Search code examples
pythonpython-3.xcachinglru

How to cache result of function depending on the value returned


I am aware of functools.lru_cache and functools.cache (since Python 3.9) but I struggle with caching these arguments of a function which do not return None (or any other specific value):

from functools import lru_cache

@lru_cache
def my_fun(link):
    res = fetch_data(link)
    return res

res is None when fetch_data is encountering an intermittent error. And this is when I do not want the result to be cached.


Solution

  • Cache for functions with positional arguments

    I figured that I can implement the cache on my own using a dictionary and store the result only when the return value is not None:

    from functools import wraps
    
    def my_cache(no_cache_result=tuple()):
        if no_cache_result is None:
            no_cache_result = tuple()
    
        cache = dict()
    
        def decorator(fun):
            @wraps(fun)
            def wrapper(*args, **kwargs):
                assert len(kwargs) == 0
                if args in cache:
                    print('cache: taken from cache')
                    return cache[args]
                else:
                    res = fun(*args, **kwargs)
                    if res not in no_cache_result:
                        print('cache: stored in cache')
                        cache[args] = res
                    else:
                        print('cache: NOT stored')
                    return res
    
            return wrapper
        return decorator
    
    
    @my_cache(no_cache_result=[None])
    def my_fun(a):
        print(f'my_fun: called with {a}')
        if a <= 1:
            return a
        else:
            return None
    
    
    my_fun(0)
    my_fun(1)
    my_fun(2)
    
    my_fun(0)
    my_fun(1)
    my_fun(2)
    

    Which prints (as expected):

    my_fun: called with 0
    cache: stored in cache
    my_fun: called with 1
    cache: stored in cache
    my_fun: called with 2
    cache: NOT stored
    cache: taken from cache
    cache: taken from cache
    my_fun: called with 2
    cache: NOT stored
    

    Cache for functions with positional and keyword arguments

    The solution above limits the functions that can be decorated to those with only positional arguments and not keyword arguments.
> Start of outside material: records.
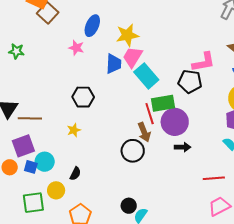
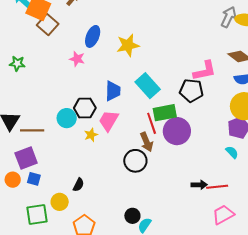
pink trapezoid: (133, 57) -> (109, 121), moved
blue trapezoid: (114, 64) -> (113, 91), moved
yellow star: (74, 130) -> (91, 135), moved
black arrow: (183, 147) -> (199, 185), moved
cyan circle: (45, 162) -> (67, 118), moved

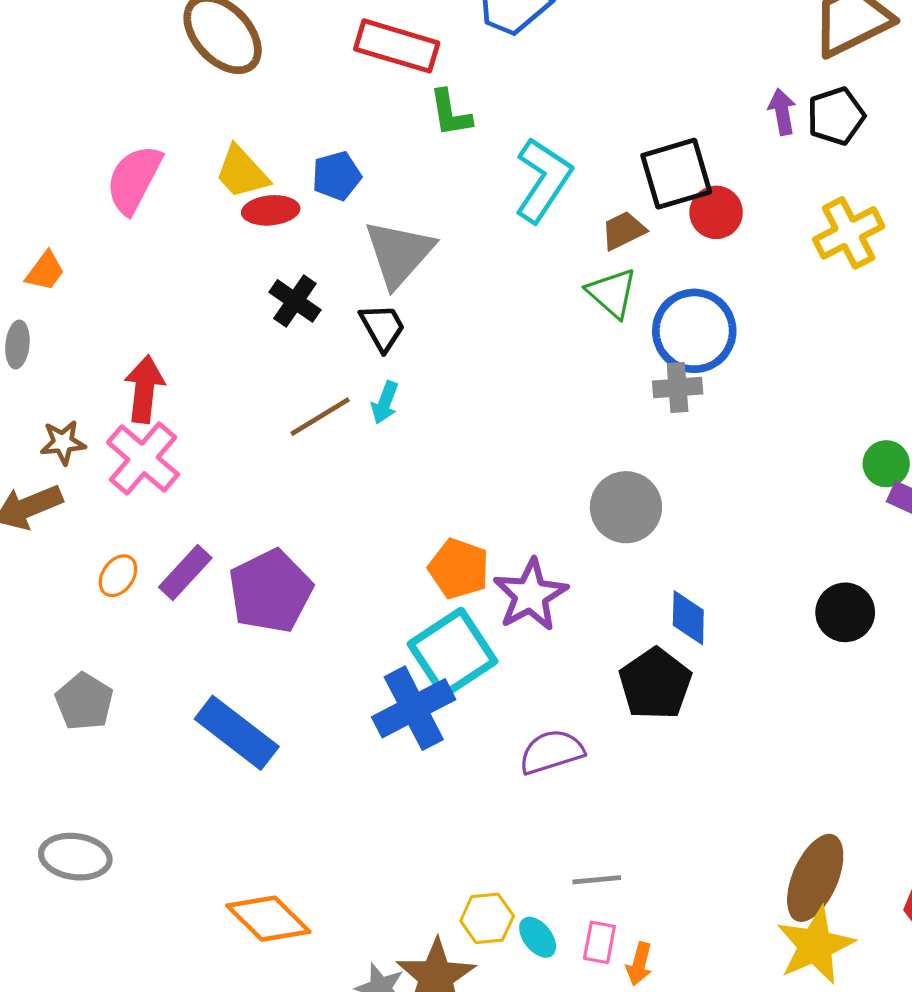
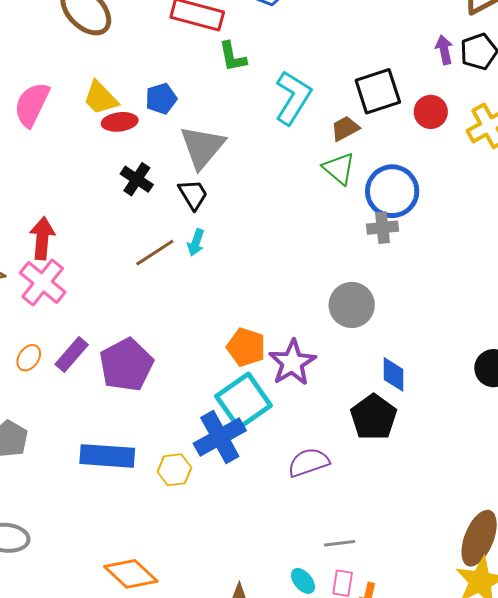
red circle: (716, 212) -> (431, 112), moved
blue rectangle: (237, 733) -> (107, 456), turned -32
yellow hexagon: (487, 918) -> (174, 470), moved

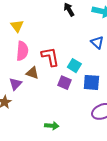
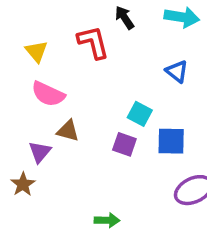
pink semicircle: (22, 51) -> (48, 94), turned 114
red L-shape: (50, 57) -> (93, 42), moved

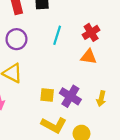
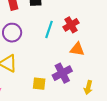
red cross: (91, 32) -> (71, 25), moved
purple cross: (70, 96) -> (62, 73), moved, turned 30

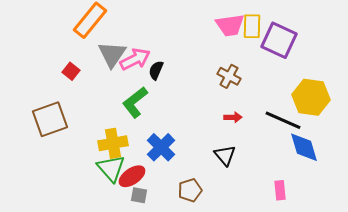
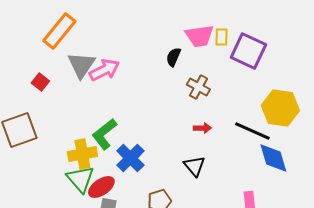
yellow rectangle: (252, 26) -> (221, 37), size x0.7
black semicircle: (156, 70) -> (173, 57), moved
green L-shape: (135, 102) -> (104, 134), moved

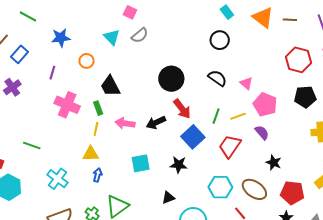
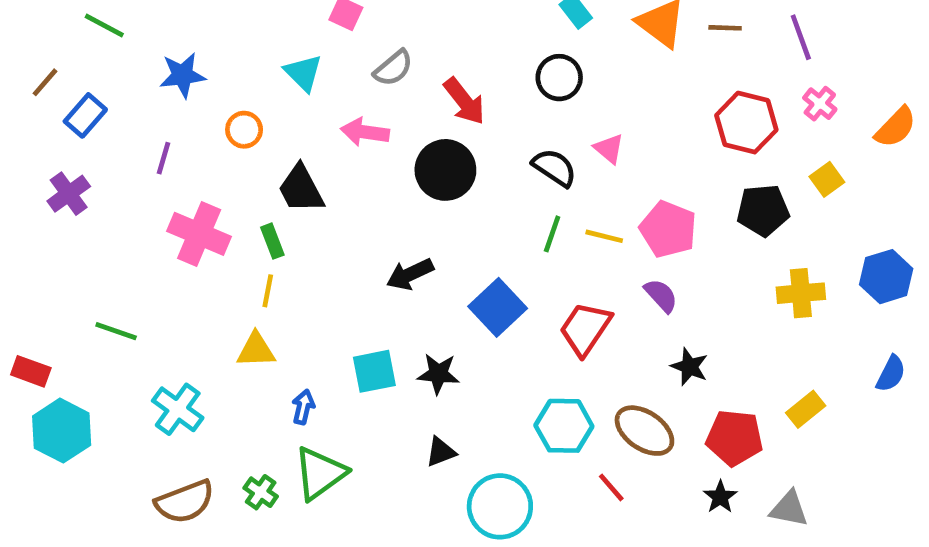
gray semicircle: (140, 35) -> (393, 68), moved
pink triangle: (246, 83) -> (609, 149), moved
red arrow: (182, 109) -> (464, 101), moved
green line: (216, 116) -> (552, 234), moved
yellow line: (238, 116) -> (604, 236), moved, turned 35
pink arrow: (125, 123) -> (365, 132), moved
black star: (179, 165) -> (438, 374), moved
blue arrow: (98, 175) -> (303, 407), moved

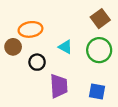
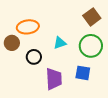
cyan triangle: (65, 47) -> (60, 43), turned -48
blue square: (97, 92) -> (83, 73), moved

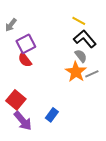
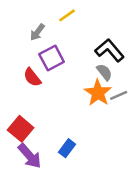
yellow line: (79, 21) -> (67, 15), moved, turned -64
gray arrow: (11, 25) -> (37, 32), moved
purple square: (26, 44) -> (52, 58), moved

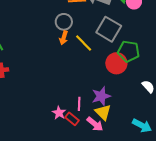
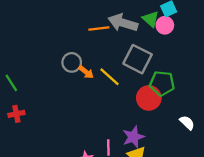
gray circle: (64, 22) -> (72, 62), moved
orange arrow: (64, 38) -> (86, 72), turned -64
    At the expense of small slow-down it can be improved in the following way:

    def my_cache(no_cache_result=tuple()):
        if no_cache_result is None:
            no_cache_result = tuple()
    
        cache = dict()
    
        def decorator(fun):
            @wraps(fun)
            def wrapper(*args, **kwargs):
                _kwargs = tuple(kwargs.items())
                if (args, _kwargs) in cache:
                    print('cache: taken from cache')
                    return cache[(args, _kwargs)]
                else:
                    res = fun(*args, **kwargs)
                    if res not in no_cache_result:
                        print('cache: stored in cache')
                        cache[(args, _kwargs)] = res
                    else:
                        print('cache: NOT stored')
                    return res
    
            return wrapper
        return decorator
    

    Which works as expected:

    @my_cache(no_cache_result=[None, ])
    def my_fun2(a, b=7):
        print(f'my_fun2: called with {a}, {b}')
        if a <= 1:
            return a
        else:
            return None
    
    
    my_fun2(0, b=2)
    my_fun2(1)
    my_fun2(2)
    
    my_fun2(0, b=2)
    my_fun2(1)
    my_fun2(2)
    

    Printing:

    my_fun2: called with 0, 2
    cache: stored in cache
    my_fun2: called with 1, 7
    cache: stored in cache
    my_fun2: called with 2, 7
    cache: NOT stored
    cache: taken from cache
    cache: taken from cache
    my_fun2: called with 2, 7
    cache: NOT stored
    

    How it works?

    Decorators

    The details on the implementation of wrappers (also, with arguments) you can find amply discussed in answers to Decorators with parameters?.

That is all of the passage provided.